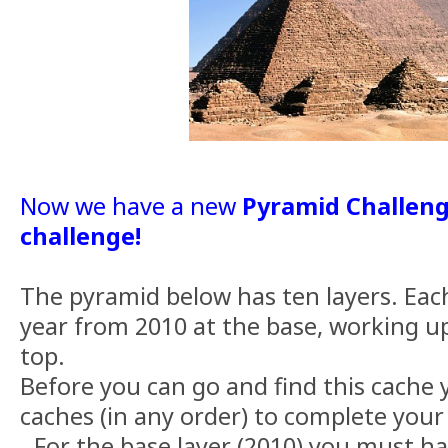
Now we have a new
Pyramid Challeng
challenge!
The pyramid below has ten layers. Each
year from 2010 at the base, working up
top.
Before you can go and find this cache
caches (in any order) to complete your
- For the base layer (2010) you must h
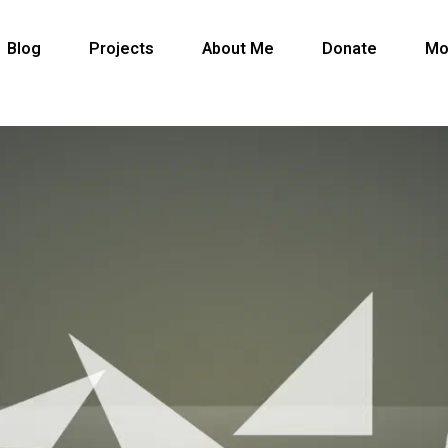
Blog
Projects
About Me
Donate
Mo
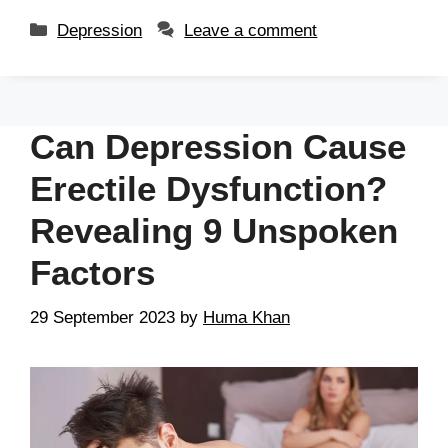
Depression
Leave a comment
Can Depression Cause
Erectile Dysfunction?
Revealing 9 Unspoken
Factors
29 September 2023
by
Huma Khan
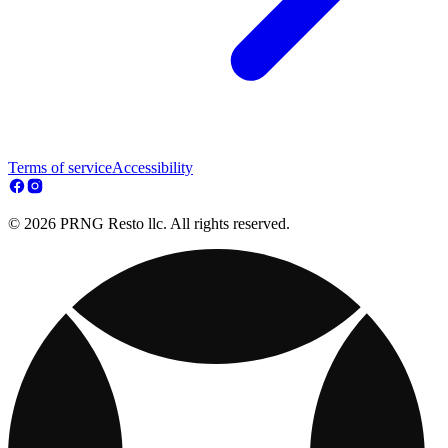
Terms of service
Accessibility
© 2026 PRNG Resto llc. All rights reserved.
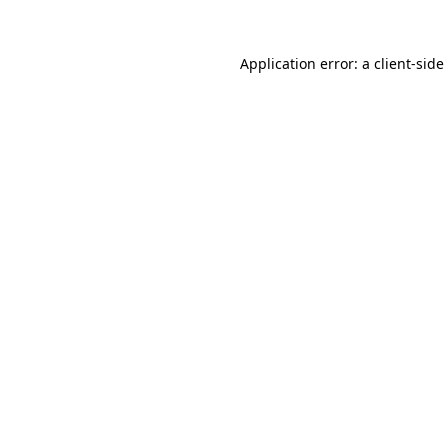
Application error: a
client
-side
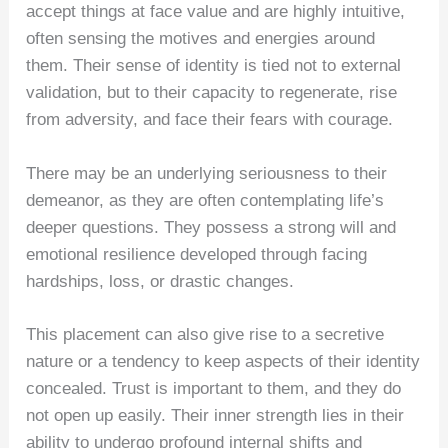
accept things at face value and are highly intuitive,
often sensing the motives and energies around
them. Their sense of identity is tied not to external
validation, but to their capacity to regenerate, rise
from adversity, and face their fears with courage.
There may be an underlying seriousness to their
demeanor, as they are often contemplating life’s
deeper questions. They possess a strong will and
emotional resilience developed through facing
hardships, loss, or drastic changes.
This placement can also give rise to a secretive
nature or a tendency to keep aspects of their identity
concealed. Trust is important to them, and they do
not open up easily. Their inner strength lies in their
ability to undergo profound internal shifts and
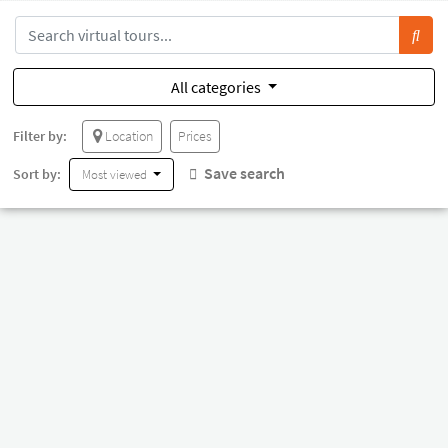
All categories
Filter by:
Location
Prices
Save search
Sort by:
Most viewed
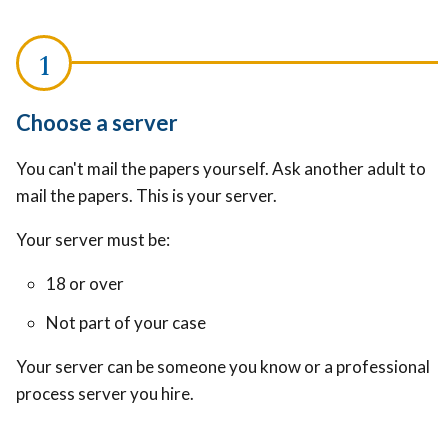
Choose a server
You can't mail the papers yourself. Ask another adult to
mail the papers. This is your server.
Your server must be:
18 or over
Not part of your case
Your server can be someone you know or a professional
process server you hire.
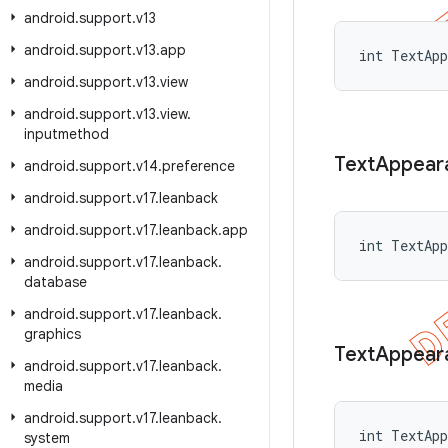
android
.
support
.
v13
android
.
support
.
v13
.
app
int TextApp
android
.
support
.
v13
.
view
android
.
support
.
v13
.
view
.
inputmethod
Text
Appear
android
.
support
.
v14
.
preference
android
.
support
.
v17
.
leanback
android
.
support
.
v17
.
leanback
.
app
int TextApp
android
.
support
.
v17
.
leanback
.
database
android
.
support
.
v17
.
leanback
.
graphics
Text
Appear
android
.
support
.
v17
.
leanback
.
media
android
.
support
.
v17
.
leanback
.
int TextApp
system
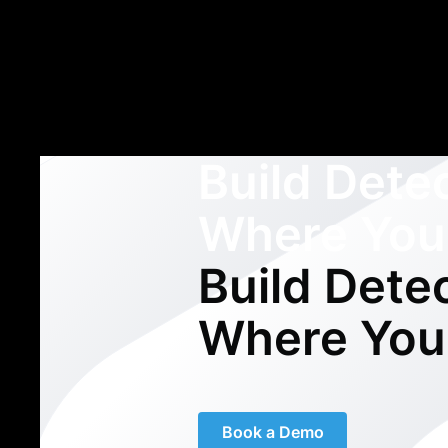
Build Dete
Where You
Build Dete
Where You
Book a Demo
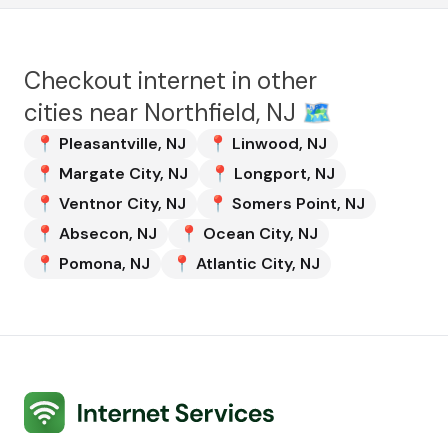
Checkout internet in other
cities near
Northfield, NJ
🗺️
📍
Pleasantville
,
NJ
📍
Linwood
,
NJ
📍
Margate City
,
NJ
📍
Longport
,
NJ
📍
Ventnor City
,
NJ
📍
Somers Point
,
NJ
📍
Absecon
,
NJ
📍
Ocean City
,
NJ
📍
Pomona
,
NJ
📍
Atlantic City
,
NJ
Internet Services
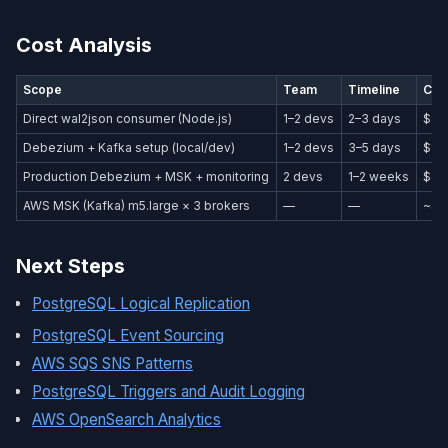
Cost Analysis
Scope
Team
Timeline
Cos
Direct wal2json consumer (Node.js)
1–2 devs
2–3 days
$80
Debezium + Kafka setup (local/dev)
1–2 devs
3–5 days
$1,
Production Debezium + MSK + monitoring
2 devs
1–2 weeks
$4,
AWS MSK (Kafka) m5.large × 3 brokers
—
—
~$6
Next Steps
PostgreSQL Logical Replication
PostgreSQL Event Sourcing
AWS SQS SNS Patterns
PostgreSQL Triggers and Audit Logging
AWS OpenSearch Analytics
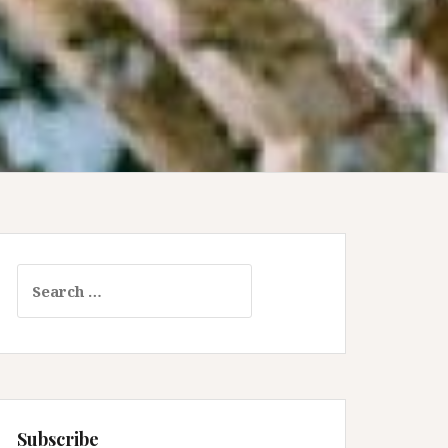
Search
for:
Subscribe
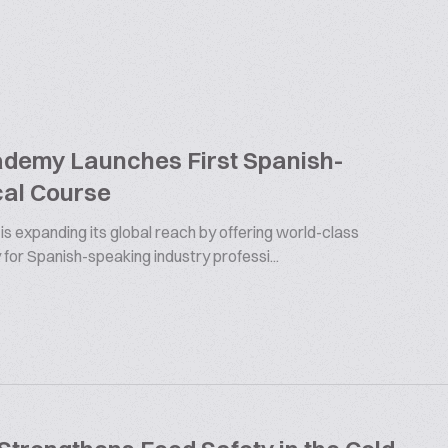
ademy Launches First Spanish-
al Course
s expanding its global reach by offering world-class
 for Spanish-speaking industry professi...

--------

▶ WHAT IS EXPECTED
Looking only at the listing, say how many lines include "papers"; reply with the number alone.

▶ WRITTEN REPLY
2